Logan's inexplicable gift for cutting through the shit in Duncan's brain must have been hereditary, because all Aaron had to do was say Veronica's name to spark a memory. A new one, but one that was definitely his: Veronica crouched in front of him, in her pep squad uniform, Pirate pride, eyes wide, "Duncan, what happened? Where's Lilly?" They were words he understood, but they meant nothing. "Please talk to me."
But he could never talk to his sister again.
"She's... I mean..."
Aaron nodded, "I understand," which made one of them.
Logan was in his room playing video games, staring at the screen with deadened eyes. Neither of them said hi. Duncan threw himself face down on the mattress and buried his face in the pillow. He wanted to cry. He wanted to scream. He did nothing, though, just lay there and wondered how slowly he could suffocate, then Logan turned him over.
The next time Duncan saw Aaron Echolls was at his wife's wake. He seemed to be the most together person in the room. Duncan lay a hand on the man's shoulder and said, truly sincere, "I'm very sorry, Mr. Echolls."
Aaron said nothing, but his eyes spoke volumes. The two of them were joined, banded together in their sadness, a way no one else would ever understand. Aaron squeezed Duncan's shoulder in solidarity, then wordlessly nodded his head towards the staircase, indicating where Duncan could find Logan.

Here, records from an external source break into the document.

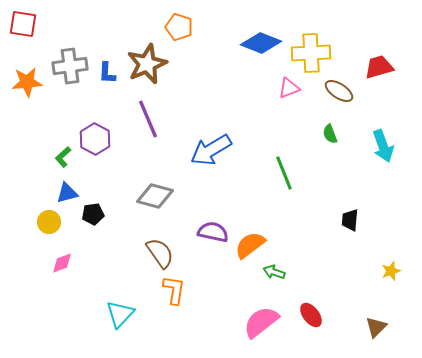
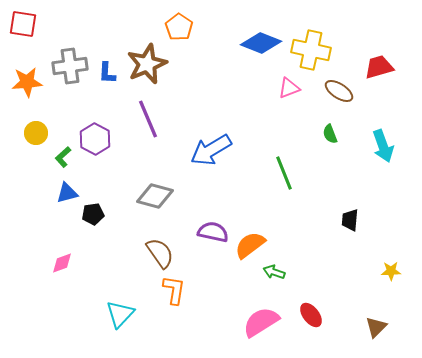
orange pentagon: rotated 16 degrees clockwise
yellow cross: moved 3 px up; rotated 15 degrees clockwise
yellow circle: moved 13 px left, 89 px up
yellow star: rotated 18 degrees clockwise
pink semicircle: rotated 6 degrees clockwise
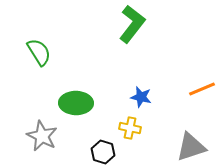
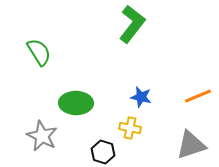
orange line: moved 4 px left, 7 px down
gray triangle: moved 2 px up
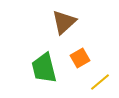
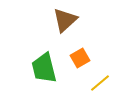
brown triangle: moved 1 px right, 2 px up
yellow line: moved 1 px down
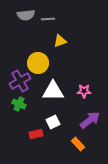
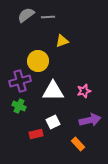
gray semicircle: rotated 150 degrees clockwise
gray line: moved 2 px up
yellow triangle: moved 2 px right
yellow circle: moved 2 px up
purple cross: rotated 15 degrees clockwise
pink star: rotated 16 degrees counterclockwise
green cross: moved 2 px down
purple arrow: rotated 25 degrees clockwise
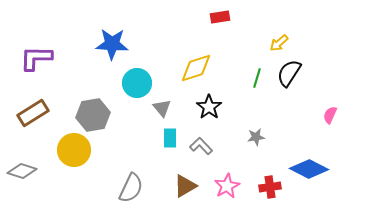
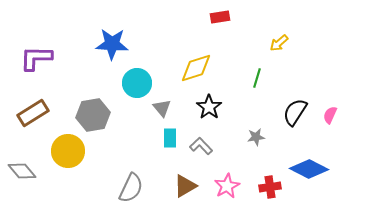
black semicircle: moved 6 px right, 39 px down
yellow circle: moved 6 px left, 1 px down
gray diamond: rotated 32 degrees clockwise
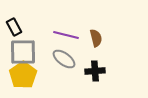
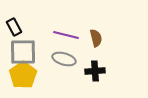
gray ellipse: rotated 20 degrees counterclockwise
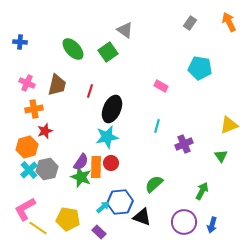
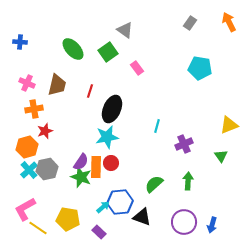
pink rectangle: moved 24 px left, 18 px up; rotated 24 degrees clockwise
green arrow: moved 14 px left, 10 px up; rotated 24 degrees counterclockwise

Logan was the exact opposite of together. He was sitting on his bed playing video games (again, still), but that was where the illusion ended. He spouted some nonsense that was outright lunacy. Duncan was an expert on crazy, and he knew this was too much.
Still, though, he felt a stab of envy. Logan still had a spark of hope, insane though it was, that this was not the end, this was not over, his mother was still alive. Duncan had woken up shortly after Lilly's burial. There was no spark of hope.

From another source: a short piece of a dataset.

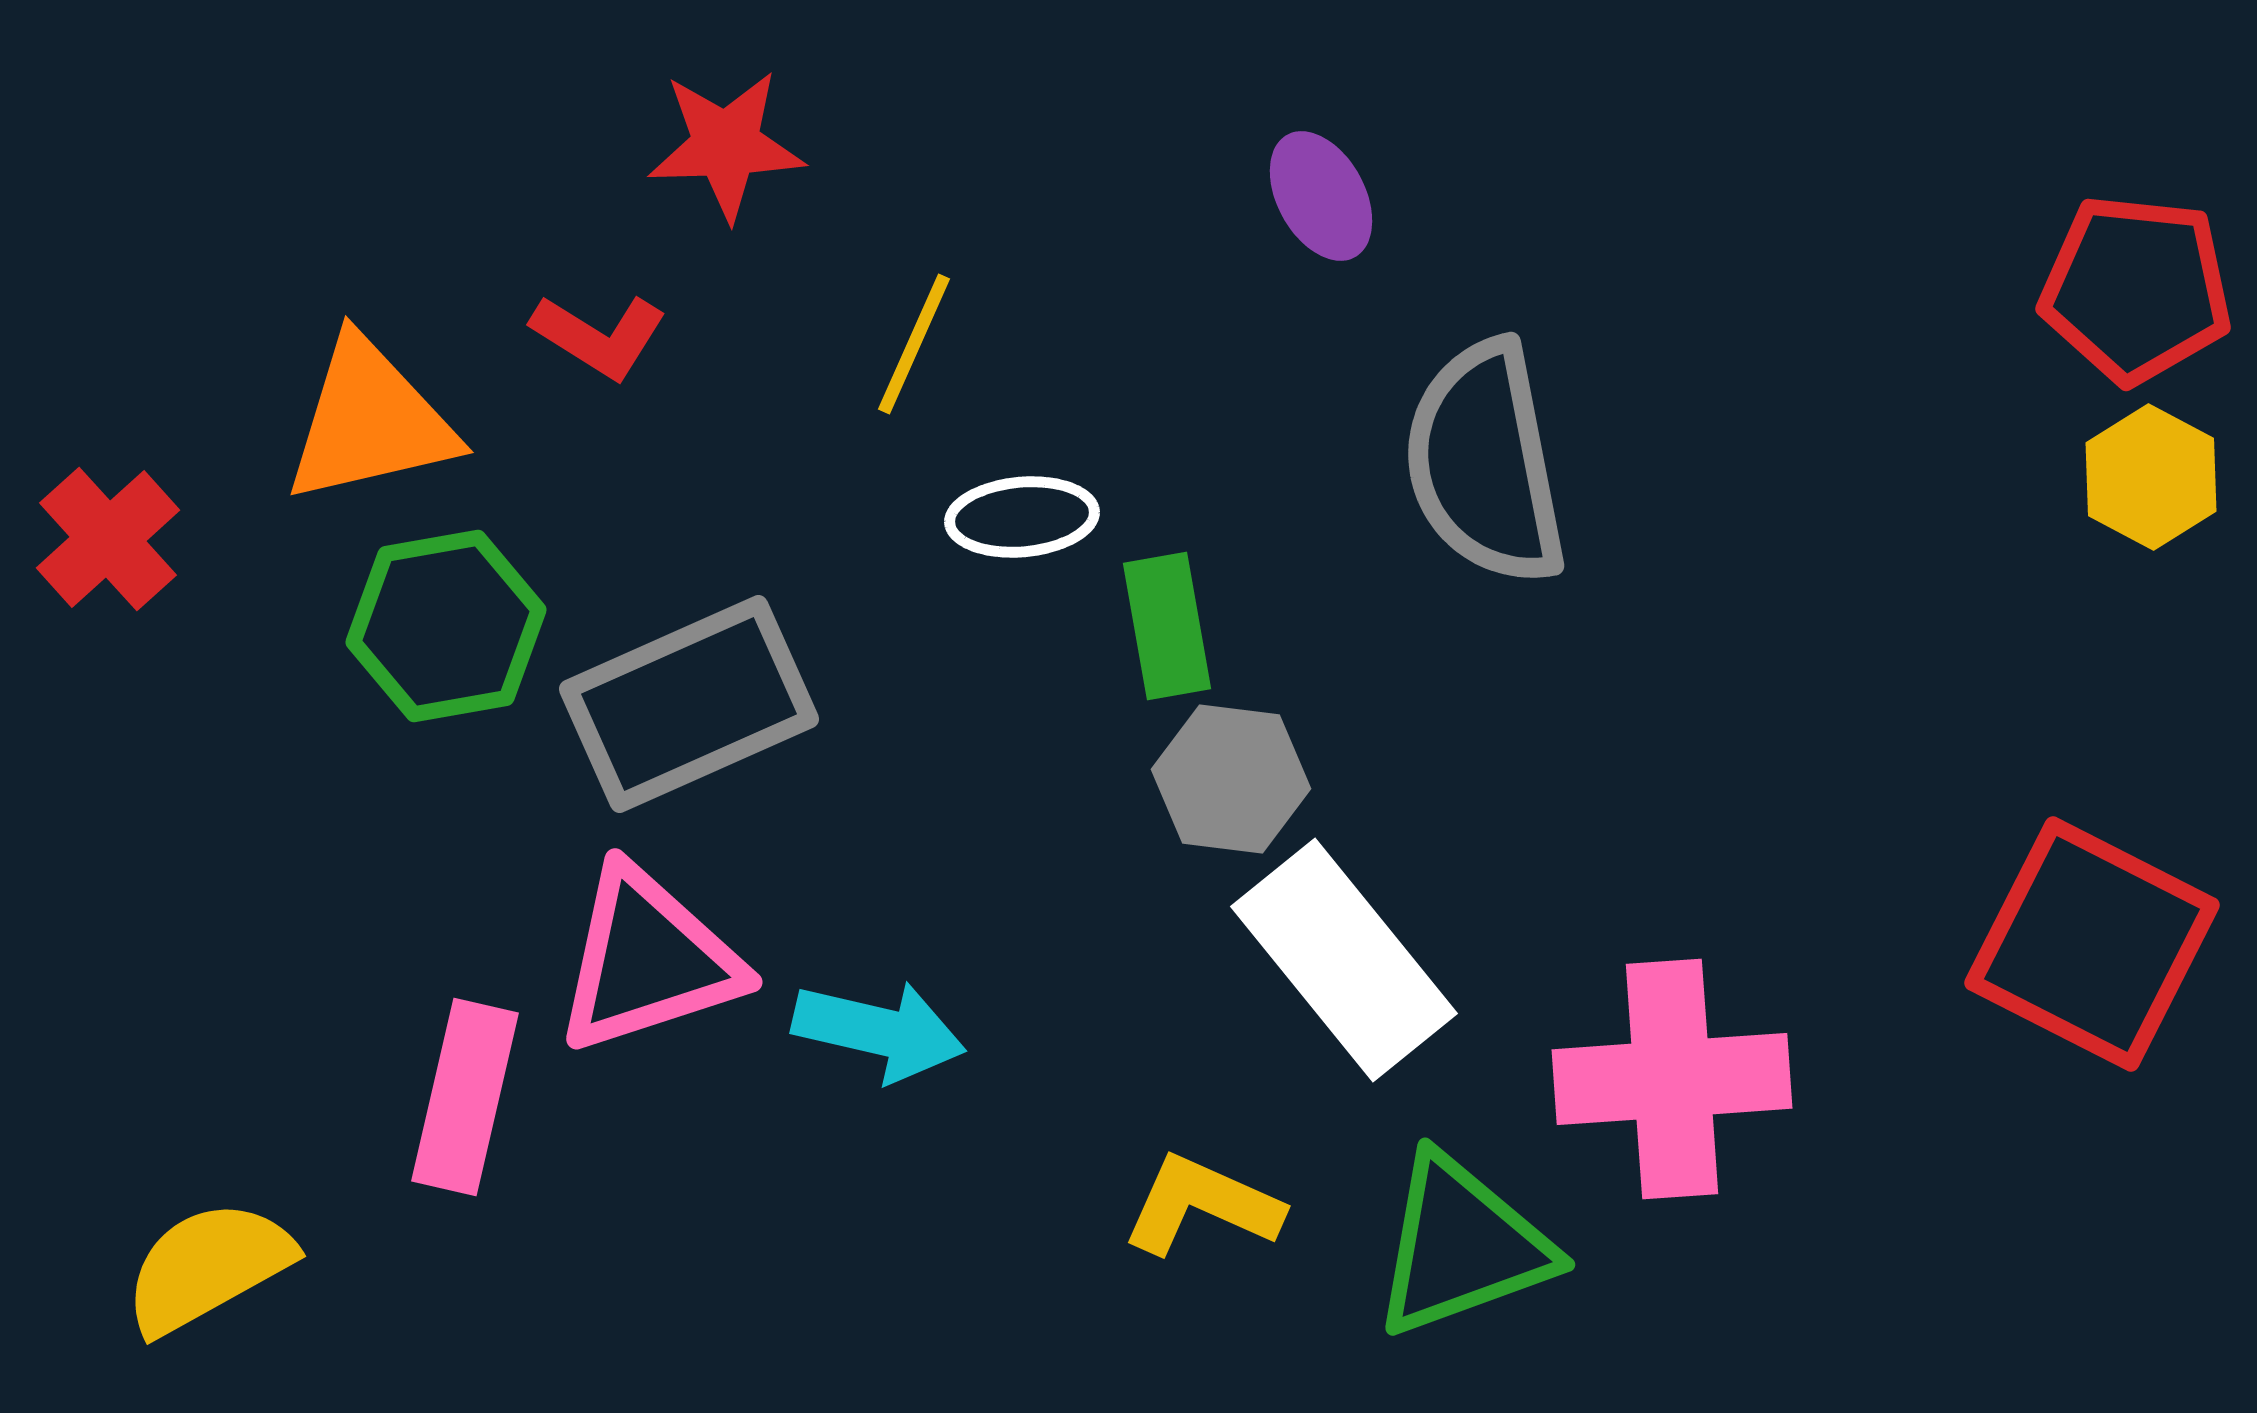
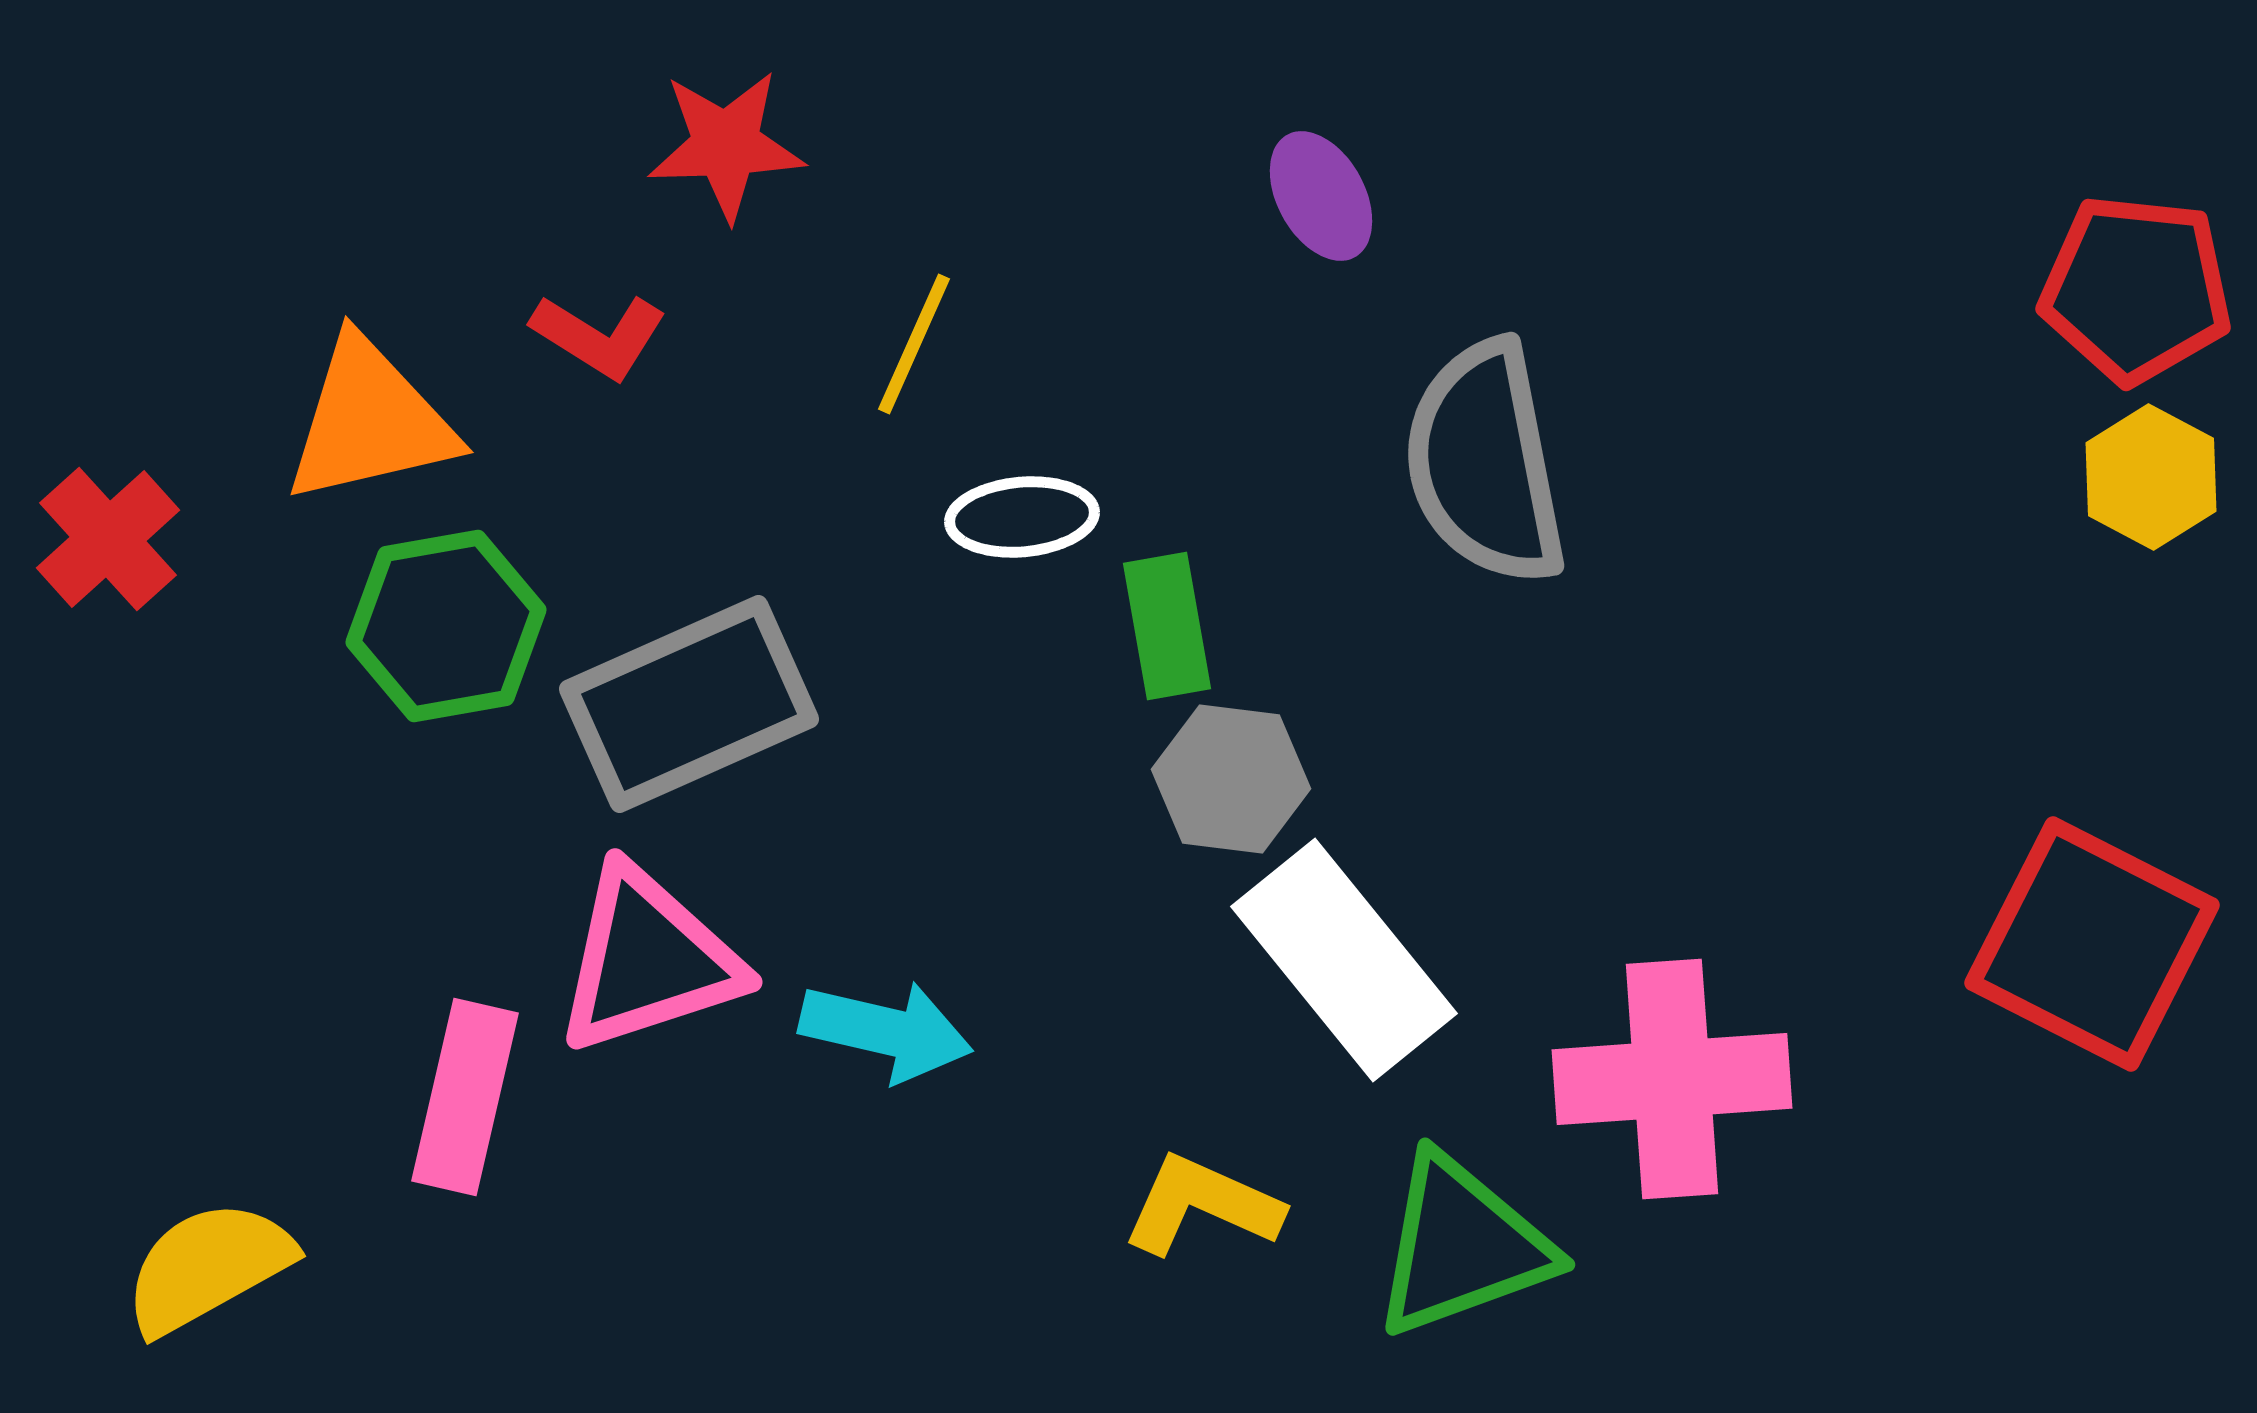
cyan arrow: moved 7 px right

"You want some of my antidepressants, man?"
"Didn't know you were still on those." Logan picked at a thread on the bedspread. "I'm not depressed."
"You realize it's unlikely. Your mom, I mean."
"Yeah, we'll see."
Duncan wanted to be supportive, but had no idea what to do in this situation. So he offered what he always offered. "You wanna--"
Logan didn't meet his eyes. "Not now."
Lynn (Lester) Echolls turned out to definitely be dead. They never spoke of it again.
Duncan watched Veronica leave the party, evidence clutched in her hand. He knew he should have be happy to see those tapes, know that he was absolved of guilt, that his parents would once again be able to look him in the eye, that he could sleep at night without being visited by Lilly's ghost. It was supposed to be a beginning, an existence without guilt. He wasn't Lilly's sister. He wasn't Veronica's brother.
He knew he should've gone back to the party, keep an eye on Aaron like he'd promised.
He threw up in one of the potted plants in the foyer.
Duncan had comforted the man. Touched him, offered apologies, felt solidarity in grief, looked at that man and thought they were suffering the same sort of loss.
The man who'd fucked his sister. The man who'd killed his sister.
Duncan's pocket buzzed and he grabbed for his phone urgently, praying for Veronica. Logan's name blinked incessantly at him instead. Duncan ignored it. He wanted to keep the line clear for Veronica. That, and he was in no mood for Logan's shit right then. He should have been feeling some sort of solidarity, they were both equally betrayed in the scenario, but this was something Duncan wanted for himself.
He could still picture the two of them, kissing in Logan's living room (a personal invite to the party by Aaron himself; Duncan almost wretched again), and he boiled with rage. He went to look for Aaron.
The Echollses were agents of the Kanes' destruction.
Hatred simmered then cooled. Duncan had Veronica again, after all, the knowledge of his innocence, and with Aaron facing trial he knew Lilly's spirit would be at rest. Which was more than could ever truly be said of Lilly when she was alive. His life was on the upswing. Logan's only got worse. And so they were friends once more.
He had a girlfriend when Meg died. Veronica grieved, in her own angry sort of way, and he should have gone to her, they should have worked it out together, but he ended up at Logan's side anyway.
Logan looked him over with cool appraisal. "Meg?" He didn't ask about Veronica. They brought her up rarely if never.
"She was..."
"I heard."
"She had..."
"I know." Logan's hand closed around Duncan's bicep and dragged him into the room. The time for talking was over. Logan was his best friend, the only one who really understood (the Lilly thing, the Veronica thing), but theirs was a relationship built on stark, bare-boned communication. Talk was better saved for nice, normal (heterosexual) relationships.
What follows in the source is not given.